Just to further the discussion, I’ve been stalled about four times on the highway over the years. Cars just whizzed by and no one stopped-not that they could have helped anyway. When I had a timing chain go I was at a stop light. I had my hood up and had called a tow and the guy behind me just honked. Like why do you suppose the hood is up loser?
Now my wife blew a tire at night on the highway about 20 miles from home after a shopping trip. This was before cell phones and it wasn’t late enough for me to head out looking for her but some guy stopped and changed the tire for her. I was grateful. My son lost a serpentine belt on my Riv one night due to a wobbly water pump pulley about five miles out of town. A couple guards from the casino stopped and gave him a ride home. Again I was grateful.

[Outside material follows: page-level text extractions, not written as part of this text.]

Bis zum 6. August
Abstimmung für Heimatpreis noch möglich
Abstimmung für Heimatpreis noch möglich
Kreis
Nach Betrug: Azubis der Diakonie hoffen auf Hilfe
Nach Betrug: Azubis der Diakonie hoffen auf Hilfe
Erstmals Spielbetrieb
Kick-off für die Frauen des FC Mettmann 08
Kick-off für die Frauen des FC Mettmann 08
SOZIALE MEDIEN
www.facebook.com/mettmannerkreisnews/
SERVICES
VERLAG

In Minnesota like most states there is a good Samaritan statute that requires offering assistance to your ability in the case of life and limb. So in the winter when it is below zero, I always check stalled cars to see if the engine is running or anyone is in the car on the highway. Sometimes its just calling 911 in the case of a truck going in the ditch on a slippery road and it would be a hazard to try and get to them and stop. So I guess it is using a little common sense, but several kids have been killed in Minneapolis changing tires for someone on the side of a busy freeway. Its really a job for a pro with flashing lights.
I go to occasional conventions in Chicago, and keep a $10 bill to give someone I think needs it. I dropped it in a guys bucket, a couple of blocks up watching traffic and people, ambulances arrive at the corner and load him up, hope I did not shock him into cardiac arrest! While cruising the bars in Chicago late at night I came across a guy in a wheelchair with a need money for whatever sign, I was about to give him a couple of bucks, and he said don’t, this guy brings me down on the train, then takes all the money I collect. So a litle bit later some guy on a bike, seemed really decent asked me for some cash, I told him about the guy in the wheelchair, he was pissed, I gave him a 10spot and said go help him out. Never knew how that unfolded.
My wife had a flat tire on the beltway about 15 years ago. She had our 3 daughters and her mother in the van too. The prison work gang came over and offered to help. They changed the tire for her and were very polite the whole time. Their chaperones were not far away, of course. Still, she was positively impressed with them. Probably no chain saw killers in the group, though.
Could have been chain saw killers in the group, not many are all bad or all good!